No mention was made of any analysis that questions whether the gun ban actually did have a downward impact on violent crime.
Todd began the segment by again relying on one of the liberal student activists for information about gun control as a student was seen claiming that, after a school shooting in Australia, the country's government enacted laws that reduced the number of school shootings to zero in the years since.
Although Todd did correct the liberal activist about the year actually being 1996 instead of 1999, he did not inform viewers that it was not, in fact, a school shooting that occurred. Additionally, there have been a number of mass killings, including shootings, over the years since the gun ban, including at least one mass shooting at a university in 2002.
After noting that a conservative prime minister enacted strict gun control, Todd wondered if, in spite of the NRA and the Second Amendment in the U.S., "Australia's model could still have some legs in the United States, say, on semi-automatic weapons or something like that."

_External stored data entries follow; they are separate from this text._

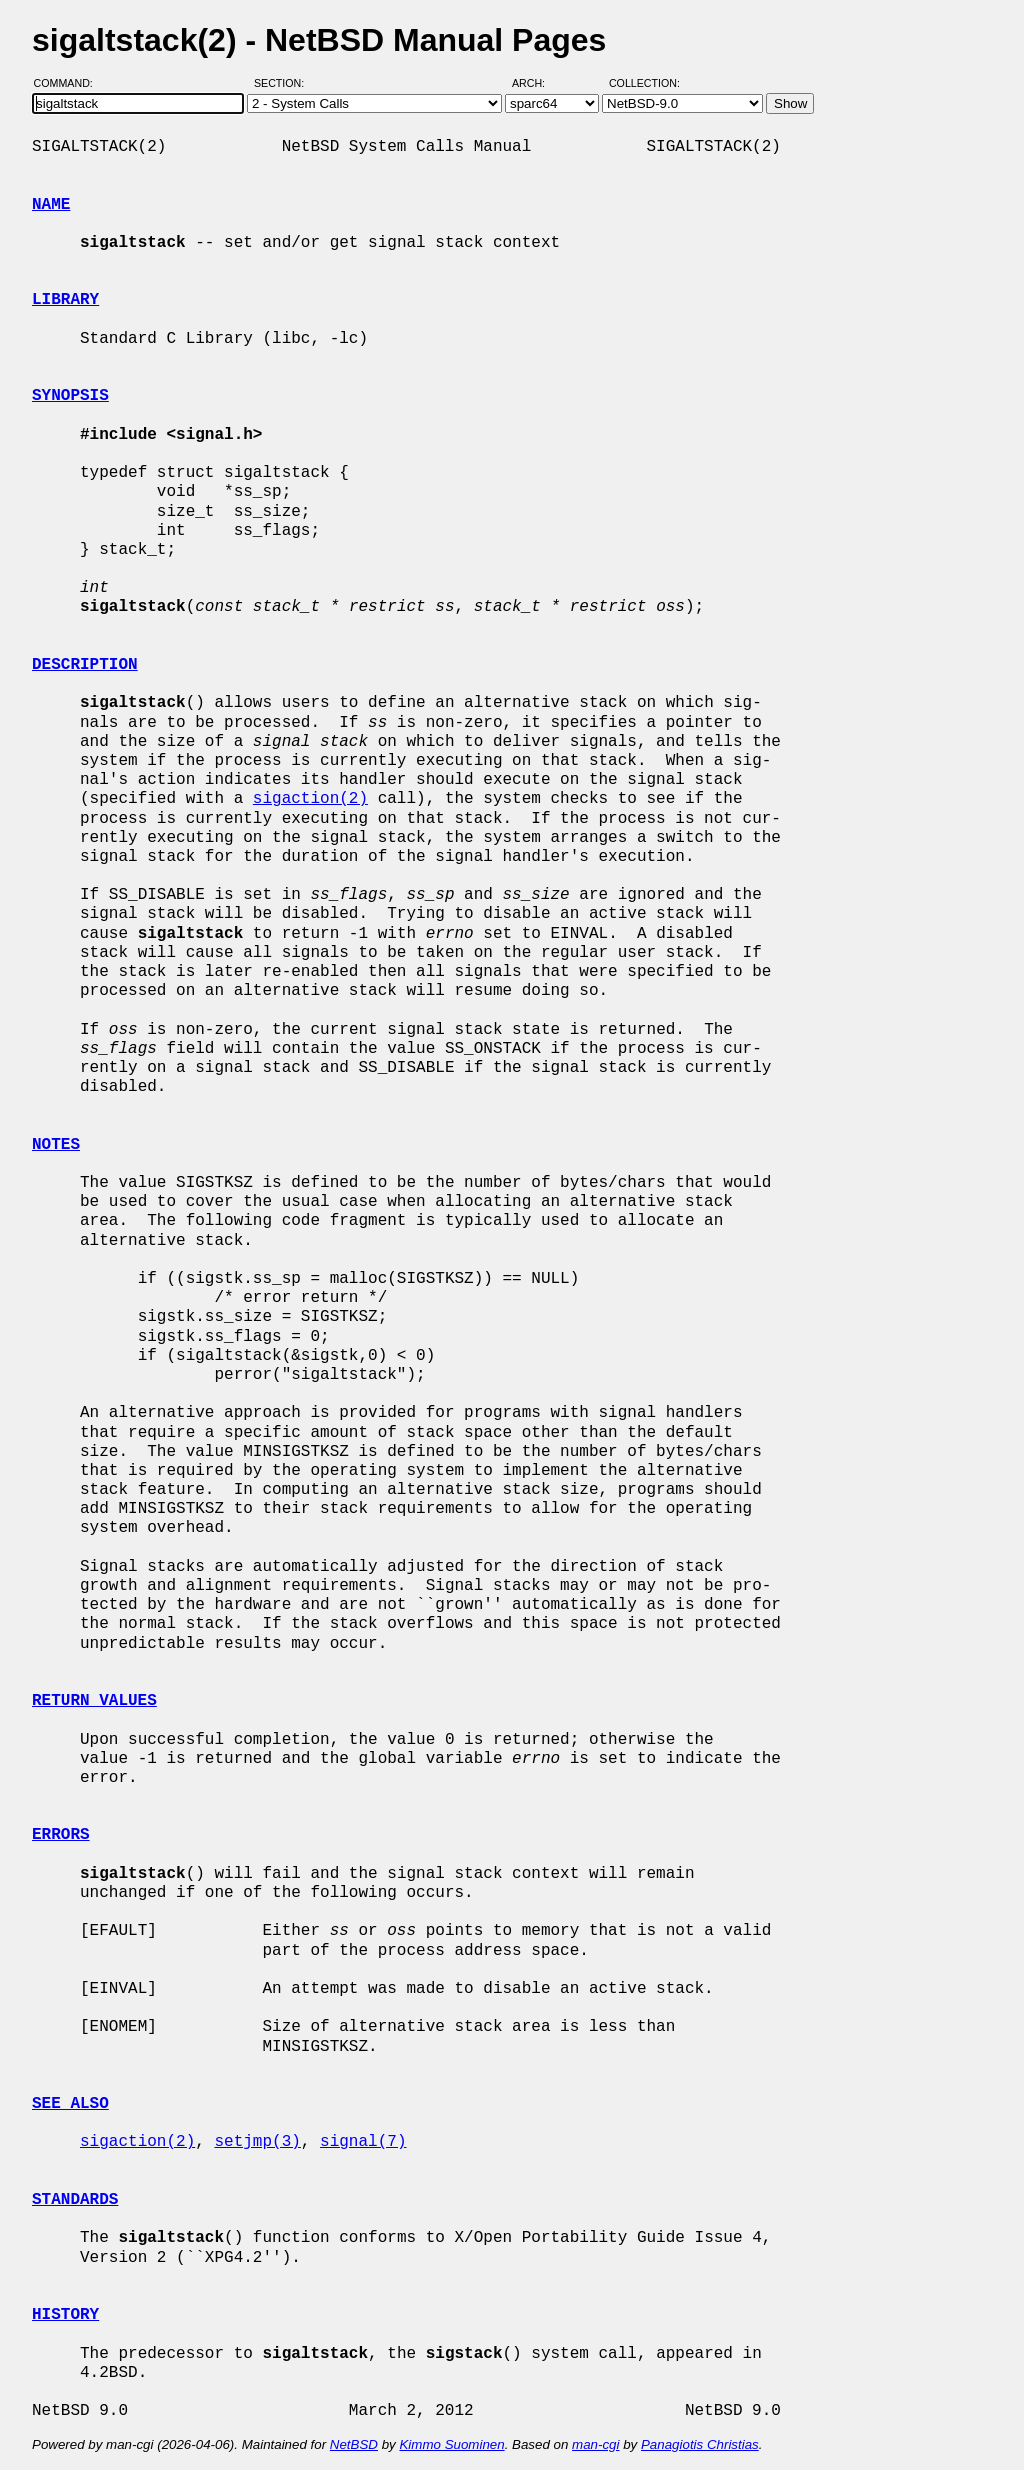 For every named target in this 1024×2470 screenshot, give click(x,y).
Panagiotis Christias (700, 2444)
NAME (51, 205)
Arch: (537, 83)
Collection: (644, 83)
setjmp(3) (257, 2142)
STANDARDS (75, 2200)
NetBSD (354, 2444)
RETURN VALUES (94, 1701)
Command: (69, 83)
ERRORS (61, 1835)
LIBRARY (65, 300)
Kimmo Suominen (451, 2444)
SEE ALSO (70, 2104)
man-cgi (595, 2444)
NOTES (56, 1145)
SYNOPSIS (70, 396)
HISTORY (65, 2315)
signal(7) (363, 2142)
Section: (283, 83)
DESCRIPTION (85, 665)
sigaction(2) (310, 799)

He then brought aboard the former Prime Minister and gave little pushback on whether a gun ban would be a good idea as he promoted more gun control in the U.S., where the former prime minster now resides. He asserted that "you've got to do something directly about automatic and semi-automatic weapons," and then predicted that the Supreme Court would not object to semi-automatic guns being banned.
Todd mildly pushed back by bringing up the Heller decision and the argument that guns could not be banned legally, leading his guest to claim in response that the U.S. allows weapons that were meant to be military weapons.
After the MSNBC host brought up the issue of some Americans not trusting the government to keep them safe, asking how Australia dealt with that issue, the former prime minister called such sentiments a "deep cancer" Rudd:
I think in this country you've suffered from sort of half a century of government bashing where government equals evil equals bad, and therefore we can't trust them with anything. I mean, that is s deep cancer in this society which you can turn around.
Concluding the interview, Todd gushed: "I always love getting a perspective on us from the outside, people going, 'Why aren't you tackling this?'"
Rudd ended by praising the U.S. but calling the availability of guns "nuts." Rudd: "Yeah, but we like this country. There are so many good things in America -- this is just nuts."